From what I've seen, Taylor's therapist uses a combined strategy of both psychotherapy and CBT. Taylor sees her once a week, and responds most positively. It's difficult to sit out, and not be privy to all that is said, but I know that in order for therapy to work for her, she needs to be able to open up completely. As you may know, I have a new adolescent psychiatrist for Taylor, but we must go through the intake process first. I thought a medical work-up was done while she was an inpatient in the adolescent psychiatric hospital. Since I have not gotten any results, I will ask what tests should be done, and go from there. I will also be asking about a bi-polar diagnosis, as opposed to the original MDD diagnosis. I have pages of notes on my observations of Taylor that I formed into letters addressing both her therapist, and her previous pdoc. I will bring them with me to her intake on Monday.

I will research and take the lists of medications you have so graciously provided me to her new pdoc. Thank you for that!

>
> Personally, I would not deny a child an > > antidepressant or antipsychotic if it would keep them alive and thriving. Close monitoring during the first 4 - 6 weeks should effectively screen for a negative reaction to the drugs being trialed.
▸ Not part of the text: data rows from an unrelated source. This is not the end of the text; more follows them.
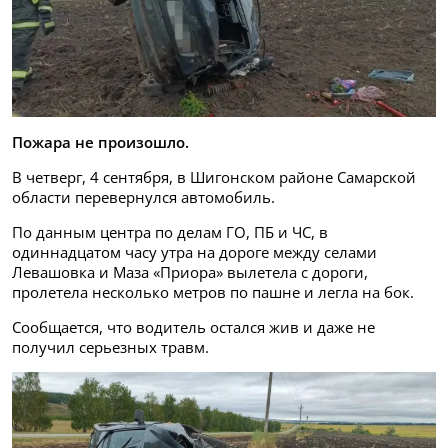
Пожара не произошло.
В четверг, 4 сентября, в Шигонском районе Самарской
области перевернулся автомобиль.
По данным центра по делам ГО, ПБ и ЧС, в
одиннадцатом часу утра на дороге между селами
Левашовка и Маза «Приора» вылетела с дороги,
пролетела несколько метров по пашне и легла на бок.
Сообщается, что водитель остался жив и даже не
получил серьезных травм.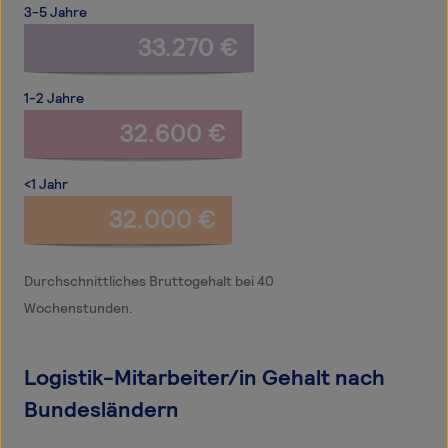
3-5 Jahre
33.270 €
1-2 Jahre
32.600 €
<1 Jahr
32.000 €
Durchschnittliches Bruttogehalt bei 40
Wochenstunden.
Logistik-Mitarbeiter/in Gehalt nach
Bundesländern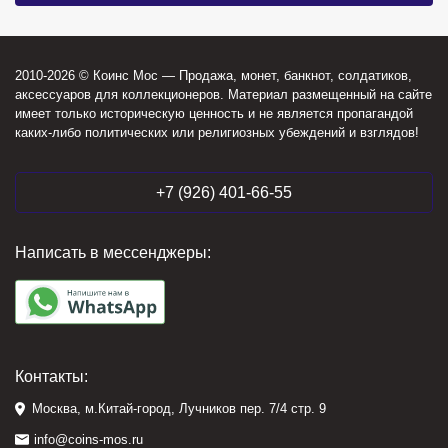
2010-2026 © Коинс Мос — Продажа, монет, банкнот, солдатиков,
аксессуаров для коллекционеров. Материал размещенный на сайте
имеет только историческую ценность и не является пропагандой
каких-либо политических или религиозных убеждений и взглядов!
+7 (926) 401-66-55
Написать в мессенджеры:
Контакты:
Москва, м.Китай-город, Лучников пер. 7/4 стр. 9
info@coins-mos.ru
Although I am questioning long term effects, I will not deny her medications that will keep her alive and well. I will be researching, and asking the pdoc about all possible negative side effects of any med she takes. I will also monitor closely her moods, especially her suicidal ideations and cutting.


> If ADHD is present, perhaps using a mood stabilizer and stimulant would be considered.

She may have ADD, but I haven't seen the hyperactivity index since she was much younger. (unless constant leg/knee shaking when sitting is a factor)

Taylor has always been a sweet, caring, and loving child. She's never been in any trouble, and other parents always comment on what a polite girl she is. She's also very sensitive, and "stuffs" resentments/anger instead of letting them out. She has incredible low self esteem despite her beauty, loving demeanor, talents, and the hard work she employs in school. (final grade average for the year is an 89, despite all she's been through) She believes that she is a burden, and this scares me as her perception is way off.

I'm sorry for the long post; I'm just going to continue to fight for her as diligently as I'm able...

Thank you so much, Scott, and everyone who's helped by answering my questions and providing information and support.